Can someone explain so that i can understand .

You really shouldn't be changing components because of a hydrostatic test condition. If the wall thickness of the shell is based on design pressure, then so too the smaller components (e.g. nozzles). Without further information we can't tell why your shell thickness increased, but unless it was driven by a design pressure change, there should be no change to the other components.

UG-99: Hydrostatic test pressure in the vessel is at least equal to 1.3 times the maximum allowable working pressure multiplied by the lowest stress ratio (LSR) for the materials of which the vessel is constructed.

You haven't indicated your vessel's design conditions and materials of construction.

Maybe your vessel's design temp. is high and the LSR for construction materials derive a high hydrostatic test pressure. In such case your vendor's explanation can make sense.

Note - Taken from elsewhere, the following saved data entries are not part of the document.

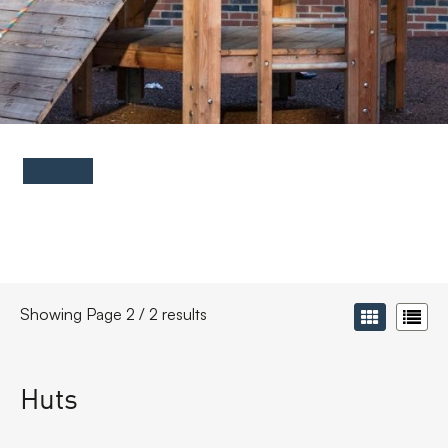
FAQs
Contact
Showing Page 2 / 2 results
Huts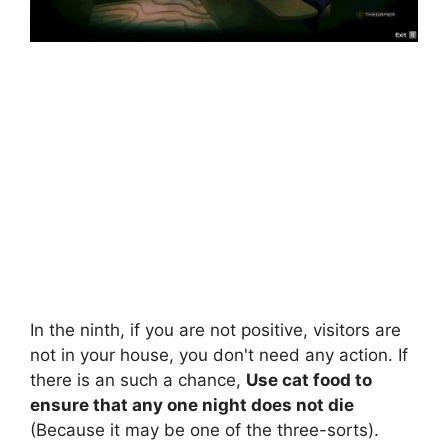
In the ninth, if you are not positive, visitors are
not in your house, you don't need any action. If
there is an such a chance,
Use cat food to
ensure that any one night does not die
(Because it may be one of the three-sorts).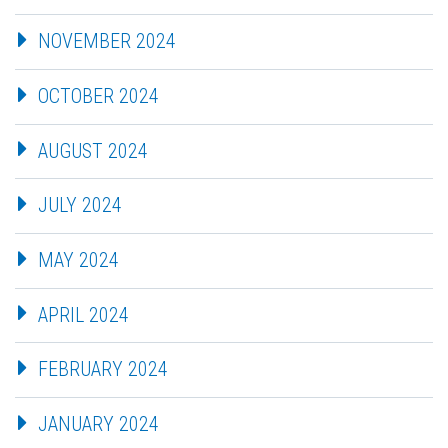
NOVEMBER 2024
OCTOBER 2024
AUGUST 2024
JULY 2024
MAY 2024
APRIL 2024
FEBRUARY 2024
JANUARY 2024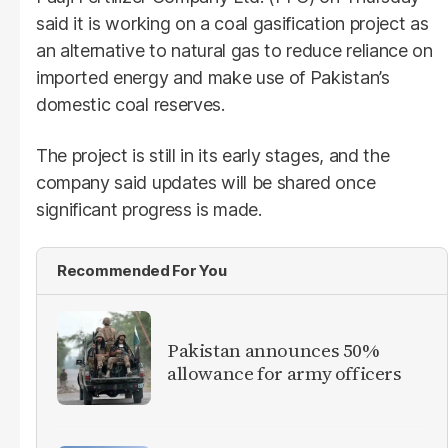
said it is working on a coal gasification project as
an alternative to natural gas to reduce reliance on
imported energy and make use of Pakistan’s
domestic coal reserves.
The project is still in its early stages, and the
company said updates will be shared once
significant progress is made.
Recommended For You
Pakistan announces 50%
allowance for army officers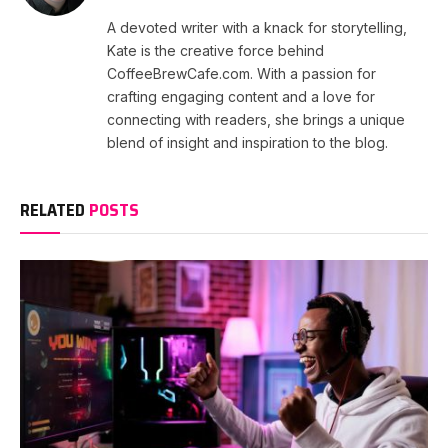
A devoted writer with a knack for storytelling,
Kate is the creative force behind
CoffeeBrewCafe.com. With a passion for
crafting engaging content and a love for
connecting with readers, she brings a unique
blend of insight and inspiration to the blog.
RELATED
POSTS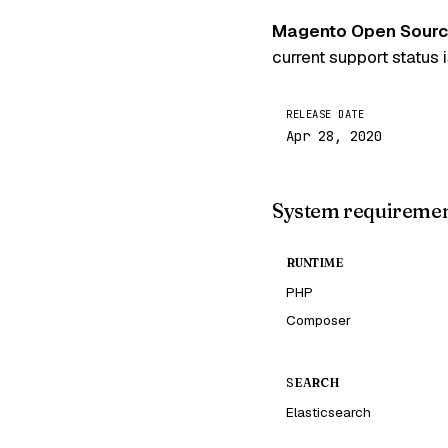
Magento Open Source
current support status 
RELEASE DATE
Apr 28, 2020
System requireme
RUNTIME
PHP
Composer
SEARCH
Elasticsearch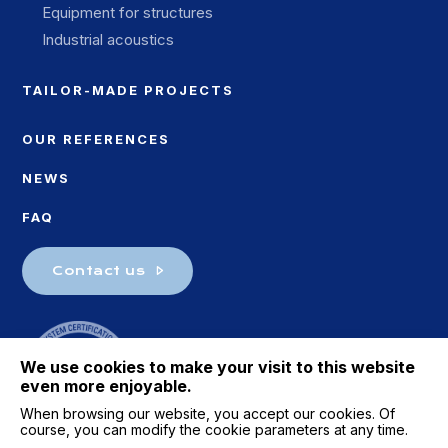
Equipment for structures
Industrial acoustics
TAILOR-MADE PROJECTS
OUR REFERENCES
NEWS
FAQ
Contact us
We use cookies to make your visit to this website
even more enjoyable.
When browsing our website, you accept our cookies. Of
course, you can modify the cookie parameters at any time.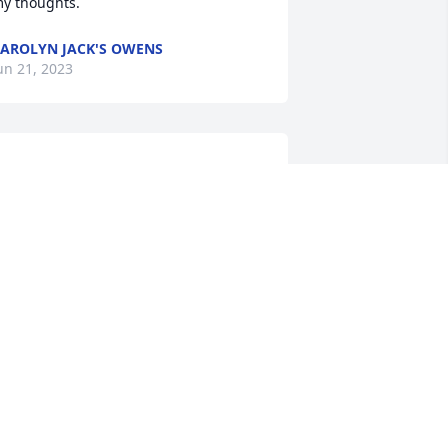
y thoughts.
AROLYN JACK'S OWENS
un 21, 2023
ear Karen,

e are so very sorry for your loss. Kent 
as an amazing man!!

ll our love and prayers for comfort and 
eace
ERESA AND KURT SCHALOIS
un 20, 2023
aren I am so sorry for your loss. Kent is 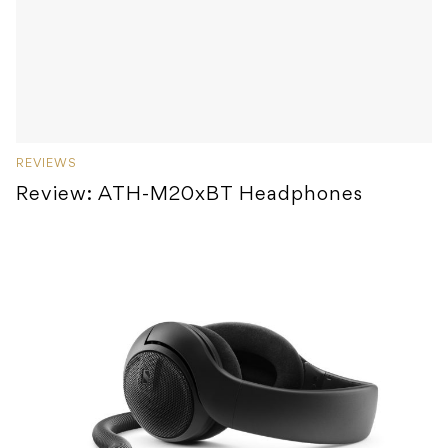
REVIEWS
Review: ATH-M20xBT Headphones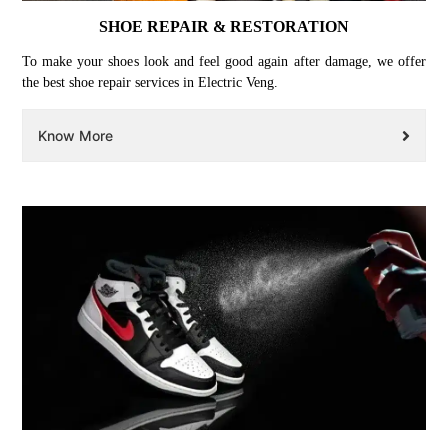
SHOE REPAIR & RESTORATION
To make your shoes look and feel good again after damage, we offer
the best shoe repair services in Electric Veng.
Know More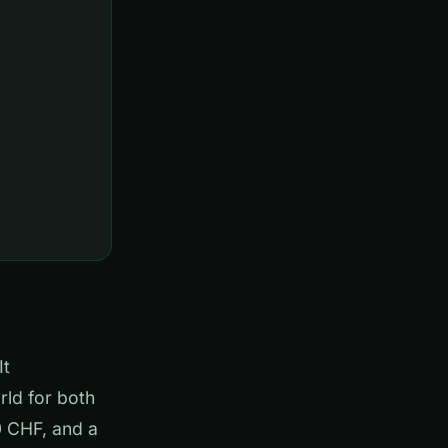
It
rld for both
0 CHF, and a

Vessel 'Philosophy' - do not buy a vessel where the MAWP is limited by the flanges of the nozzles. Reasoning - at some time in the future, the plant may want to 'debottleneck' and it will require an increase in the pressure of the vessel. Try to ensure that your limiting factor is something major like the shell, or expensive like the body flange on a Hx Bonnet. Never allow something small and cheap to be your limiting component.

RE: flange hydro pressures; the max hydro pressure of a Class 300 SA-105 flange is 1080 psi, for 304 s/s it is 900 psi. see the part of B16.5 that XL83NL referenced.

RE: flange hydro pressures; the max hydro pressure of a Class 300 SA-105 flange is 1080 psi, for 304 s/s it is 900 psi

Click to expand...

As per B16.5:2013 that'll be (acc. my calcs) 1110 psi (1125 pis rounded) and 1080 psi (1100 psi rounded), respectively.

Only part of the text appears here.